I must admit that I am primarily an auditory learner. I favor listening to lectures over poring over charts, graphs and images. My interest in creative writing has always leaned heavily towards the spoken word over format, layout and design. Thus I never forayed into the world of advertising (but that’s a topic for another day).
Back in my pre-med days, I knew I could use this to my advantage. So our block set up transcription groups to ease the burden of recording and transcribing those long and winding lecture notes. I must say I experienced first-hand the sleep-inducing nature of lectures presented by doctors. It is the perfect antidote to insomnia, and my auditory inclination was tested to its limit at that time. Our 7 am Physiology class ran for 2 hours. Lo and behold, those doctors waxed poetic for the entire 2 hours without cracking a single joke or pausing a minute to allow us to ponder and digest the tsunami of information that raged before us and threatened to wipe out our own sanity. And they really do sound like they have a lifetime membership to and are the lead part in the Pabasa during holy week. It is the perfect example of “auditory fatigue” (Smaldino, 2004). Their pitch, volume and speed never wavered or lost steam. They gratuitously delivered their lectures like the Sermon on the Mount with no regard whatsoever of the audience pulse. I’m assuming I could have just as easily laid out my bed right by the podium, and they probably would not have flinched at all.
I would surmise that this practice of recording entire lectures and seminars is quite popular amongst students as it gives them the opportunity to listen to the material in case they missed it initially or, such as in our case, merely want to review it again at a later time.
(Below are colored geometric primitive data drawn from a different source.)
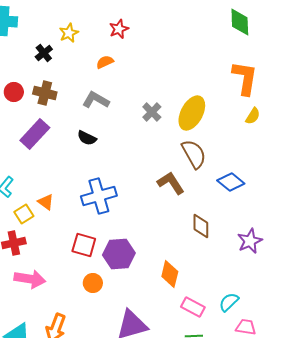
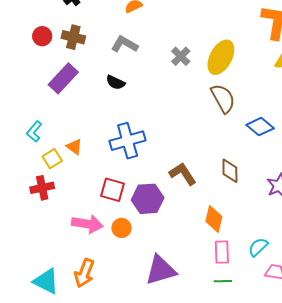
brown L-shape: (171, 183) -> (183, 174), moved
orange diamond: (170, 274) -> (214, 219), moved
pink arrow: (30, 279) -> (87, 224), moved
pink rectangle: (193, 307) -> (222, 252), turned 60

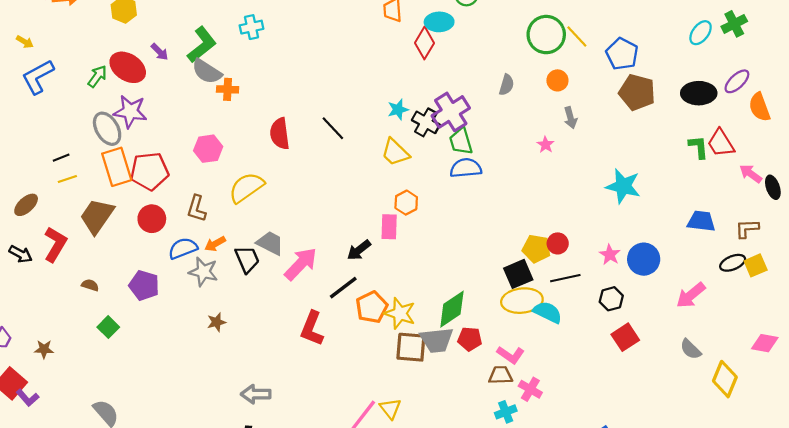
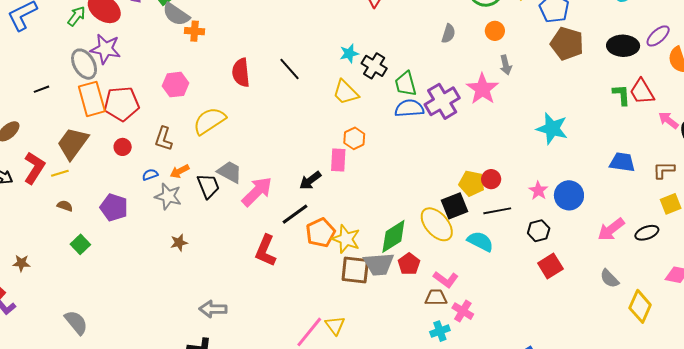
purple cross: (451, 112) -> (442, 101), moved
pink star: (546, 145) -> (482, 89), size x2.0
yellow line: (67, 179) -> (60, 173), moved
red circle: (152, 219) -> (123, 147), size x0.7
blue semicircle: (183, 248) -> (150, 175), size x0.6
black ellipse: (733, 263) -> (647, 233), moved
yellow ellipse: (522, 301) -> (437, 224), moved, turned 54
red pentagon: (470, 339) -> (409, 264), turned 30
But as I was going over the modules for this week and putting together the materials for our first assignment, I realized that audio recordings can also be used in a variety of ways to supplement the teaching process. Audio materials can help create interest and develop the creativity and imagination amongst students. For example, teachers can play a sound file or a voice clip and ask students to visualize and illustrate this later on. this way, students are motivated and made active participants in the learning process which thereby helps improve retention. Moreover, audio helps develop the listening skills of the learner, a basic skill that one should master as it would prove very helpful not only in one’s professional life, but also in personal life. But I also realise that despite the benefits, audio should still be used with caution as audio-based learning would be difficult for students with hearing impairments. Audio is still best used in conjunction with other media to add depth and complexity to the design of teaching. Also, the development or incorporation of audio into a lesson should be part of a blended learning approach and integrated with other learning experiences.
Given my experience in my pre-med days, this module has also ratified my belief that not all audios are the same. Even auditory learners would struggle if the audio does not support learning, was of poor quality and was as circuitous and intricate as the roads leading to Baguio. Quality and tone could spell the difference between an actively engaging lesson and a dull, lethargic and auditorily prostrated class. I do think no matter how complicated and technical the subject is, the audio should be upbeat, conversational. Subject matter expertise alone may not be enough to keep learners motivated and engaged, and in some cases, may not even have a positive impact on student learning, no matter how much the lecturer excels in the process. It is the human element which is extremely important in the learning process. For some learners, this human element could be even more important than technical expertise. It’s akin to going into a restaurant. A person visits a restaurant primarily for the food it serves. This is the technical element. However, the customer expects polite staff, attentive yet non-intrusive service–the human element. If these expectations are not properly met, the guest would leave the restaurant dissatisfied even if the technical element, which is eating a meal has been met. It’s the same thing for any learner. Students go to school to be educated. Their existence in the classroom does not guarantee that they have learned anything. For some, they may complain that they haven’t learned and that their grades remain as dismal as before because the audio was not clear enough, or the speaker was busted and he/she was staying at the back of the room, or the audio was boring, the font in the powerpoint too small. This becomes a design problem that no form of instructional or instructional design can fix.